#### RECORDS FOR THE TASK
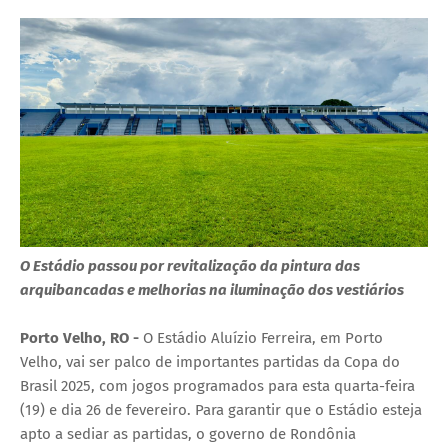
O Estádio passou por revitalização da pintura das
arquibancadas e melhorias na iluminação dos vestiários
Porto Velho, RO -
O Estádio Aluízio Ferreira, em Porto
Velho, vai ser palco de importantes partidas da Copa do
Brasil 2025, com jogos programados para esta quarta-feira
(19) e dia 26 de fevereiro. Para garantir que o Estádio esteja
apto a sediar as partidas, o governo de Rondônia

#### TASK DESCRIPTION
Return the whole listing word for word, minus its pictures.

#### SOLUTION FOR THIS EXERCISE
O Estádio passou por revitalização da pintura das
arquibancadas e melhorias na iluminação dos vestiários
Porto Velho, RO -
O Estádio Aluízio Ferreira, em Porto
Velho, vai ser palco de importantes partidas da Copa do
Brasil 2025, com jogos programados para esta quarta-feira
(19) e dia 26 de fevereiro. Para garantir que o Estádio esteja
apto a sediar as partidas, o governo de Rondônia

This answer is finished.